» **PROBLEM**: Scan the listing for the word "Furniture", and copy out each line where it is found.

==== ENTRIES SHOWN

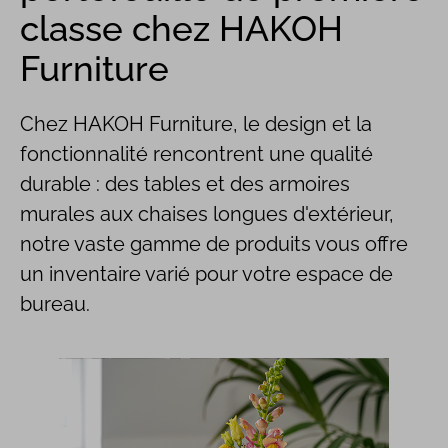
classe chez HAKOH
Furniture
Chez HAKOH Furniture, le design et la
fonctionnalité rencontrent une qualité
durable : des tables et des armoires
murales aux chaises longues d'extérieur,
notre vaste gamme de produits vous offre
un inventaire varié pour votre espace de
bureau.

========

» **ANSWER FOR THE TASK**:
Furniture
Chez HAKOH Furniture, le design et la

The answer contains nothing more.